11.9.16

Vers l’abîme – Erich Kästner


Né en 1899, mort en 1974, Erich Kästner fut un écrivain prolixe qui laissa des milliers d’articles et de nombreux romans témoignant des transformations et des tensions que traversa son pays, l’Allemagne, ébranlée par deux guerres qui la laissèrent à jamais différente.

Il connut le succès dès 1929 avec un roman pour enfants « Emile et les détectives » avant d’être mis au ban des écrivains puis interdit de toute publication par le régime nazi qui dès 1933, encouragea le peuple à alimenter les autodafés hystériques et collectifs avec les ouvrages d’un homme de lettres refusant de reconnaître la suprématie du nouveau pouvoir fasciste avant de devenir l’un de ces émigrés de l’intérieur, résistant de façon passive à la folie noire.

« Vers l’abîme » parut une première fois dans une version censurée, expurgeant toute scène considérée comme obscène, en 1931. Ce n’est qu’en 2013 que le roman reparut dans sa version originale et intégrale en Allemand avant de faire l’objet de la traduction française proposée ici.

« Vers l’abîme » nous offre un regard sans concession, parfois directement explicite, souvent implicite parce que comportant de multiples sens possibles sur une société qui court, de façon inconsciente mais certaine, à sa perte.

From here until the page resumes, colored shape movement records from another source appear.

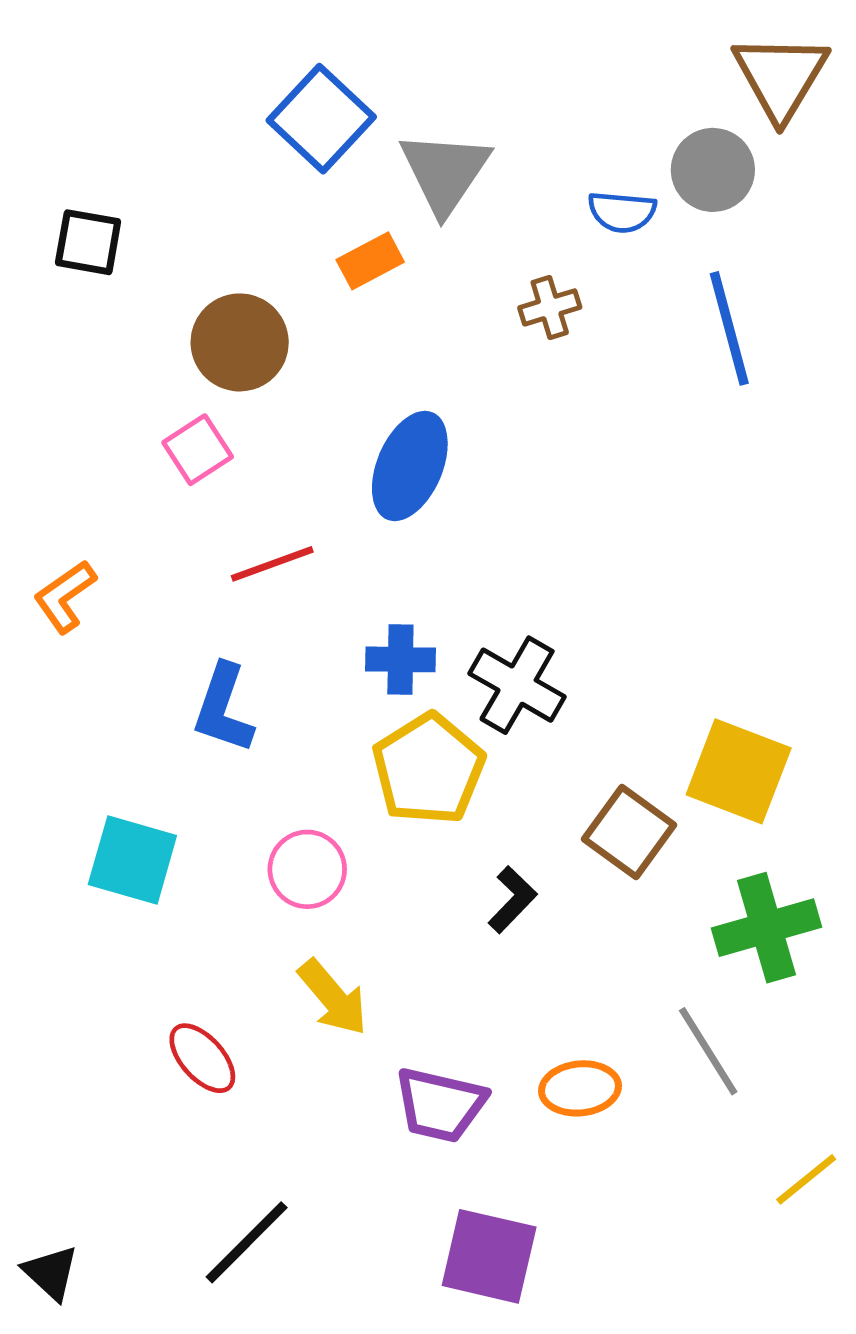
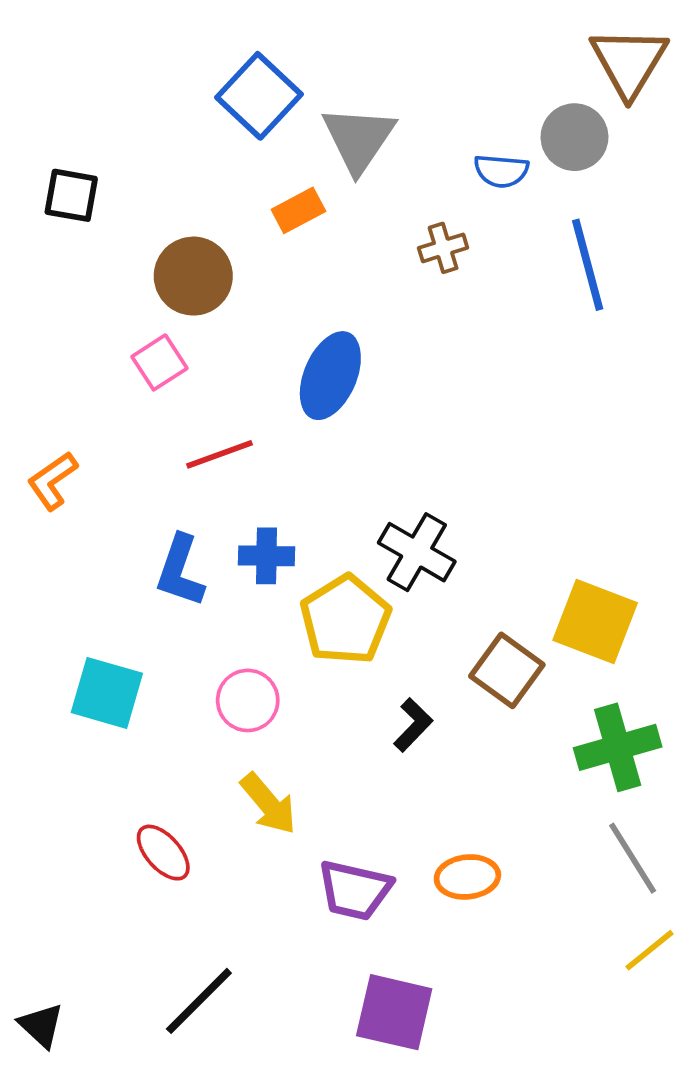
blue cross: (400, 659) -> (267, 556), moved
gray line: (708, 1051) -> (633, 858), moved

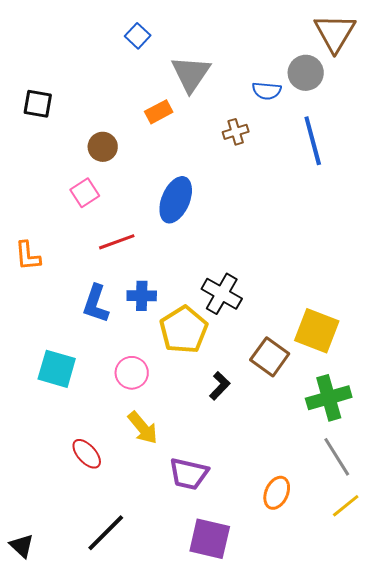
blue square: (259, 96) -> (138, 36), moved, size x0.6
brown circle: (193, 276) -> (103, 147), size x0.7
orange L-shape: (52, 481) -> (28, 256), turned -60
orange ellipse: (467, 877) -> (277, 493), moved, turned -60

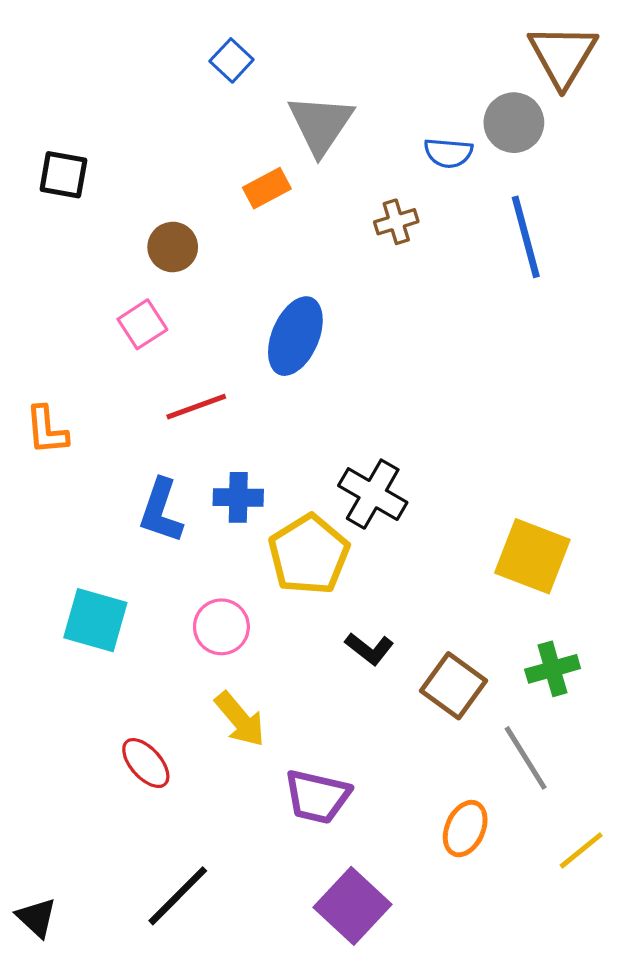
brown square: (270, 357) -> (453, 686), moved
black L-shape: (220, 386) -> (369, 649), turned 84
green cross: (329, 398) -> (553, 669), size x0.7
gray line: (337, 457) -> (526, 758), moved
purple square: (210, 539) -> (353, 906), turned 30

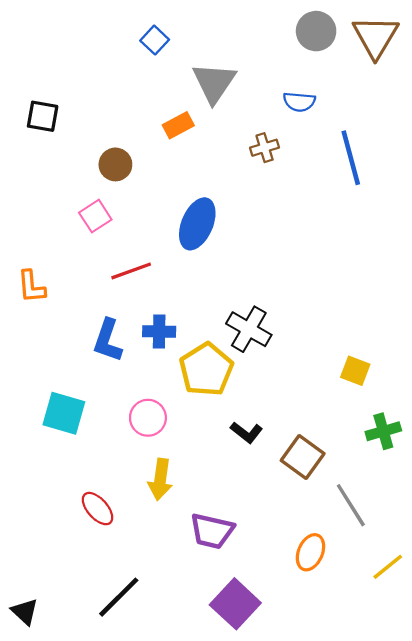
gray circle: (514, 123) -> (316, 31), moved
yellow square: (532, 556) -> (355, 371), size x0.6
green cross: (553, 669) -> (383, 431), moved
yellow arrow: (240, 719) -> (160, 479), turned 48

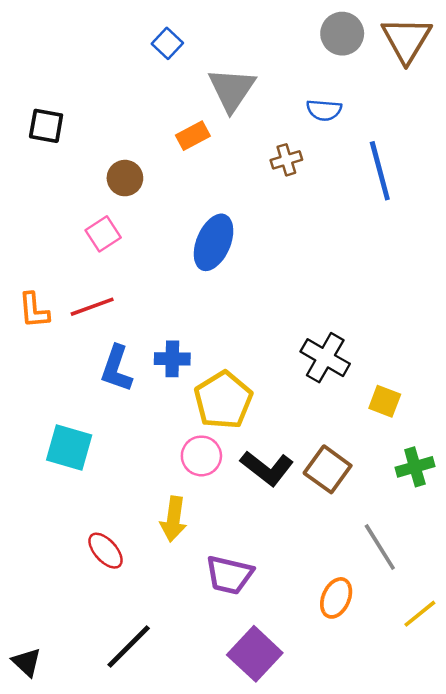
red line: (131, 271) -> (92, 307), moved
black cross: (249, 329) -> (325, 358), moved
pink circle: (148, 418) -> (201, 456), moved
black L-shape: (247, 432) -> (267, 468), size x1.5
brown square: (303, 457) -> (328, 469), moved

Cette société c’est l’Allemagne défaite à l’issue de la Première Guerre Mondiale, écrasée par les dettes de guerre et les réparations infligées par les Alliés, qui faillit naufrager en traversant des années d’hyper-inflation.

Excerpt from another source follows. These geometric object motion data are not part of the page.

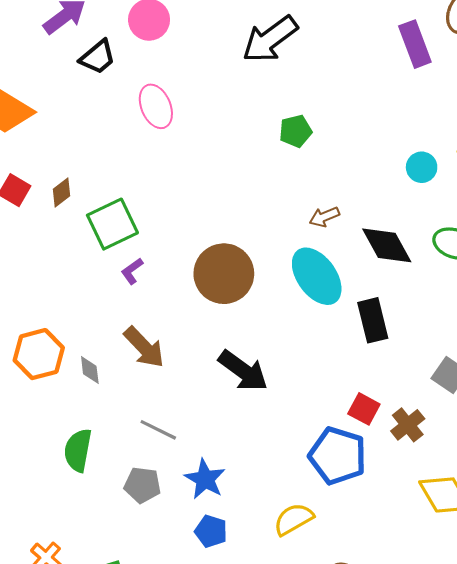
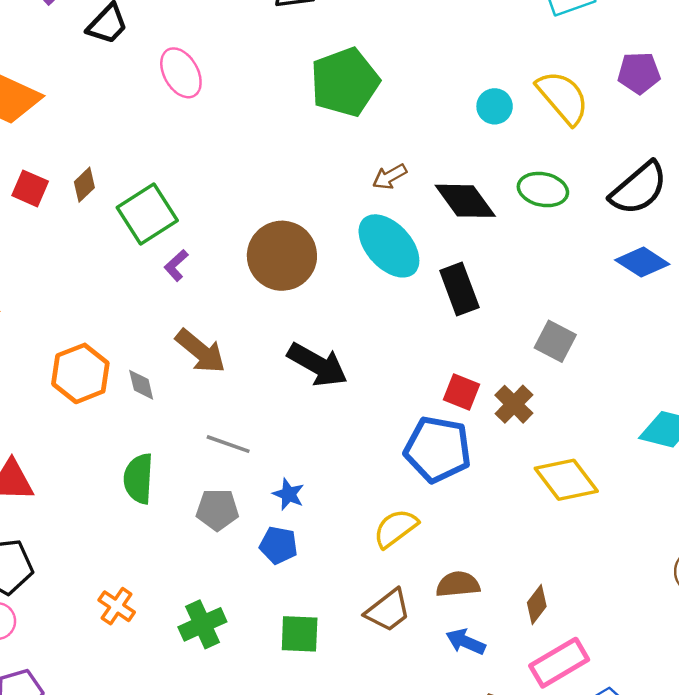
green pentagon: (296, 131) -> (345, 82), size x1.8
blue star: (205, 479) -> (288, 494), size x0.7
blue pentagon: (211, 531) -> (279, 545), moved

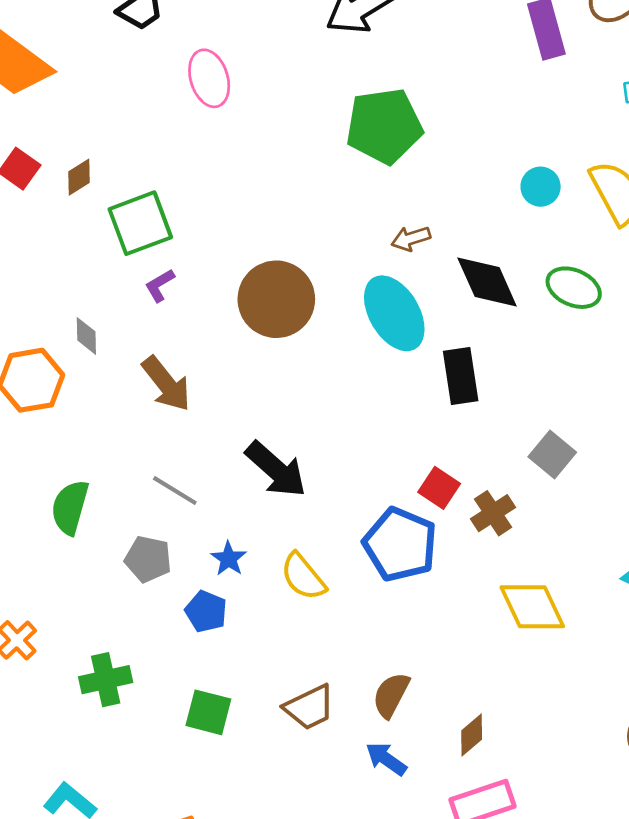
black arrow: (317, 365) -> (276, 469), moved
gray diamond: (141, 385) -> (86, 336), moved
yellow semicircle: (396, 528) -> (303, 577), moved, turned -105
brown semicircle: (458, 584) -> (391, 695), turned -69

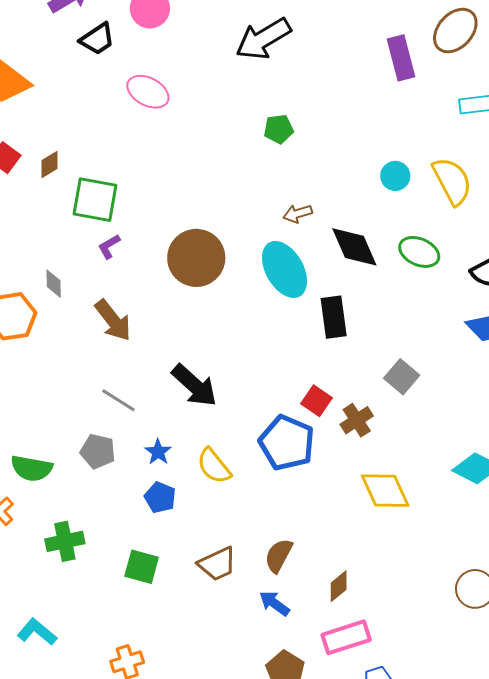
pink ellipse: (209, 78) -> (148, 92), turned -45
green pentagon: (384, 126) -> (279, 129), size x0.5
green square: (140, 223) -> (95, 200), turned 30
green semicircle: (70, 507) -> (32, 468), moved, turned -96
blue pentagon: (206, 612) -> (160, 497), moved

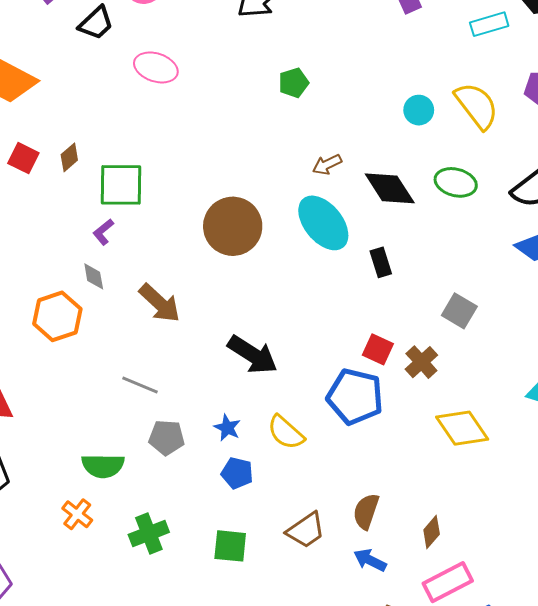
purple L-shape: (109, 246) -> (103, 232), moved
black rectangle: (334, 317) -> (381, 262), size x0.7
gray line: (118, 400) -> (140, 385), moved

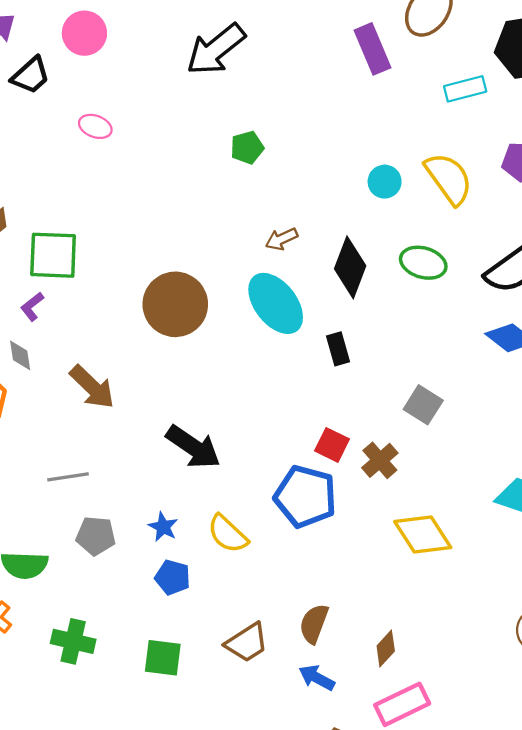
pink ellipse: (156, 67) -> (95, 126), size x0.7
black diamond: (390, 188) -> (350, 267), turned 52
gray line: (140, 385) -> (68, 477), turned -33
green cross: (149, 533) -> (73, 641), turned 33

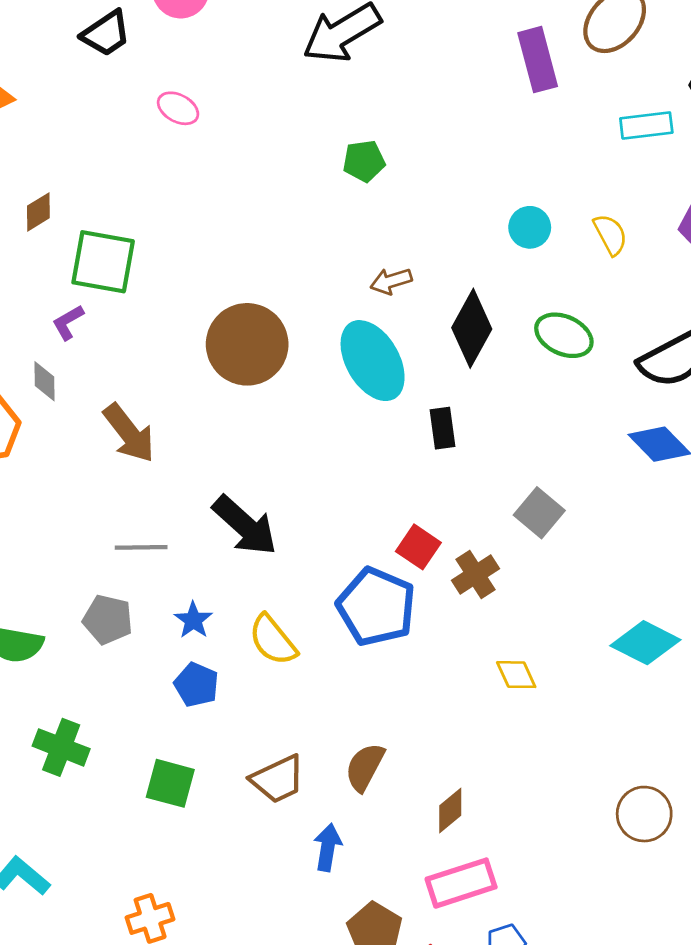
yellow semicircle: (449, 178) -> (610, 235), size x0.6
gray line: (68, 477) -> (141, 547), moved
yellow diamond: (423, 535) -> (516, 675), size x0.6
blue arrow: (317, 678) -> (328, 847), moved, turned 63

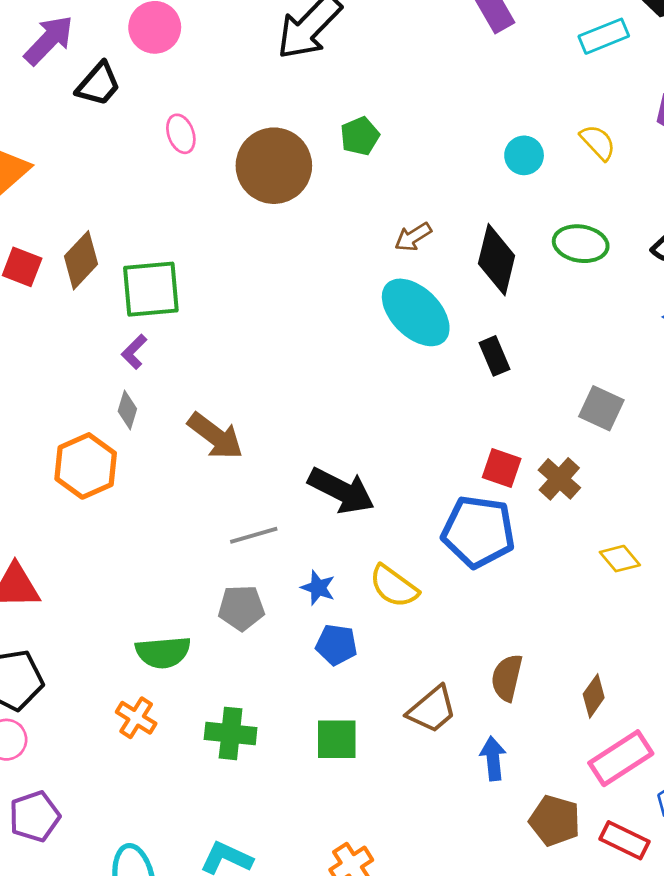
pink ellipse: (178, 108) -> (181, 134), turned 57
brown diamond: (38, 212) -> (81, 260), size x1.5
brown circle: (247, 344) -> (274, 166), moved
gray diamond: (45, 381) -> (127, 410), turned 33

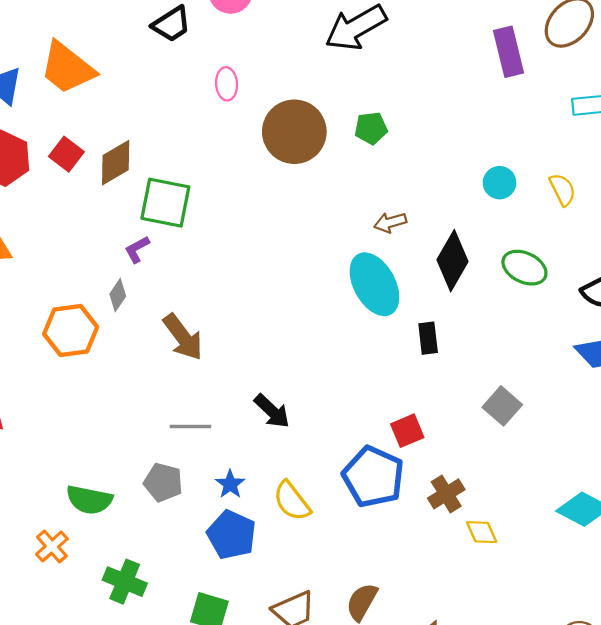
red square: (502, 468) -> (407, 431), turned 32
brown cross: (559, 479) -> (446, 494), moved
black arrow: (341, 491) -> (272, 411), size x0.7
blue pentagon: (336, 645) -> (232, 535), size x1.4

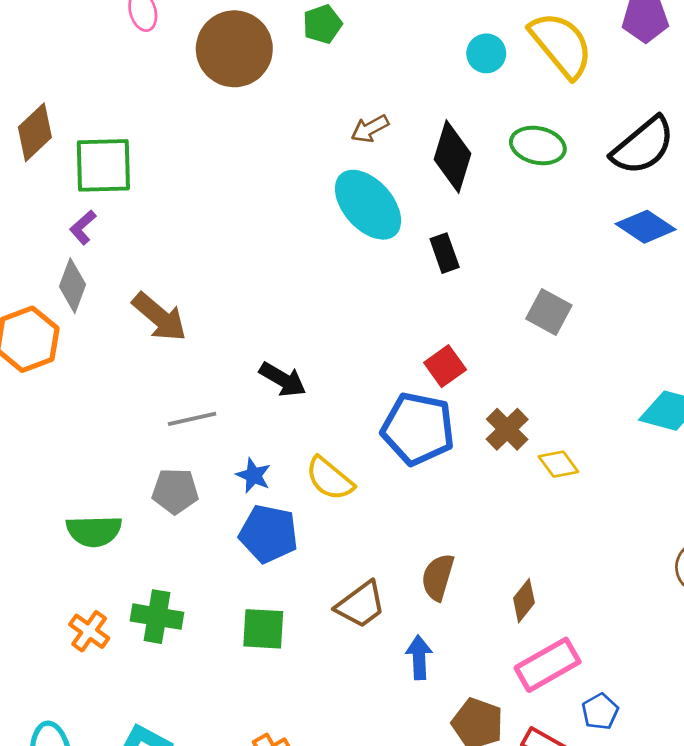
yellow semicircle: (562, 190) -> (561, 45), size x1.8
gray diamond: (118, 295) -> (73, 286), size x1.4
orange cross: (52, 546) -> (89, 631), moved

Dans la capitale berlinoise, c’est l’absurdité et le cynisme qui semblent conduire le monde qu’observent Fabian, un Docteur ès Lettres tentant de survivre comme publicitaire mal payé, et son comparse Latube. Tous deux ont survécu aux combats de 14-18 d’où Fabian est revenu malade du cœur. Tous deux y ont cultivé un goût de l’absurde élevé à l’état d’art car le monde dont ils ont réchappé est aussi absurde que celui dans lequel ils tentent, plus ou moins vainement, de trouver leur place.

Il semble que le mot d’ordre de chaque Berlinois soit de s’étourdir en s’adonnant à des histoires sexuelles souvent tordues, à une obscénité permanente qui traduisent le dérèglement moral d’une société qui s’apprête à donner les clés de son destin à la Peste Noire politique. Rarement l’amour véritable trouve ici sa place ; et quand cela arrive, c’est pour tourner mal, se transformer en drame qui préfigure à l’échelle individuelle le drame collectif, cette marche enclenchée, impossible à arrêter, vers l’abîme.

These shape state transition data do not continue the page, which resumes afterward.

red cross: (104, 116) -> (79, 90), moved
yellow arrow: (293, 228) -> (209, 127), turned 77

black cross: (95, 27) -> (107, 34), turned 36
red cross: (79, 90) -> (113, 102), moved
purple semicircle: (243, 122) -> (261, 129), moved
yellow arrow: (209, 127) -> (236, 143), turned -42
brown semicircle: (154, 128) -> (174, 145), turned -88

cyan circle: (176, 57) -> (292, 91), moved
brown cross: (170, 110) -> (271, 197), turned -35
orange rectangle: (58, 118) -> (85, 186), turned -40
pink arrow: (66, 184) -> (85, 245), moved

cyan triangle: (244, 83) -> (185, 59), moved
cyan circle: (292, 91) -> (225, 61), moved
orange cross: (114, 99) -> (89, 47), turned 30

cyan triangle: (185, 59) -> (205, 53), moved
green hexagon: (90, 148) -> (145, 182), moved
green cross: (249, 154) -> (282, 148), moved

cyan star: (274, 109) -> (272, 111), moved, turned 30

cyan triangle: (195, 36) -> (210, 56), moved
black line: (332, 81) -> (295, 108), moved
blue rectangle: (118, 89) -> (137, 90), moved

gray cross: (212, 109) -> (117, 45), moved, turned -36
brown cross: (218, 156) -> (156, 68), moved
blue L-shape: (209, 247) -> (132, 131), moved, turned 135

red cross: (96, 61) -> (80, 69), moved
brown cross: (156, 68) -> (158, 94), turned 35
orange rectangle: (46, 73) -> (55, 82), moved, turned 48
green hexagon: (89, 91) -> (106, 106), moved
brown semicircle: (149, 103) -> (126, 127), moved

Toute la force de ce livre édifiant tient dans la capacité de son auteur à manier absurdité et cynisme comme autant de démonstrateurs d’une époque qui se délite à jamais, oubliant sa culture, son histoire pour devenir un monstre d’obscénité sous toutes ses formes. Les êtres qui y apparaissent sont pathétiques car chavirés par un environnement qui semble les entraîner dans un tourbillon fatal tout juste maquillé derrière des allures de fêtes tristes et nauséeuses.

Cet ouvrage conserve toute son actualité, toute sa force de signal d’alarme dans notre société contemporaine qui semble n’avoir pas retenu totalement les leçons de l’Histoire et se préparer à force d’égoïsme, de courte-vue, d’interventions déstabilisatrices conduisant à une multiplication d’actes terroristes visant à déclencher une guerre de religion générale à replonger dans un chaos sans doute alors encore plus destructeur de celui qu’il visa alors à préfigurer.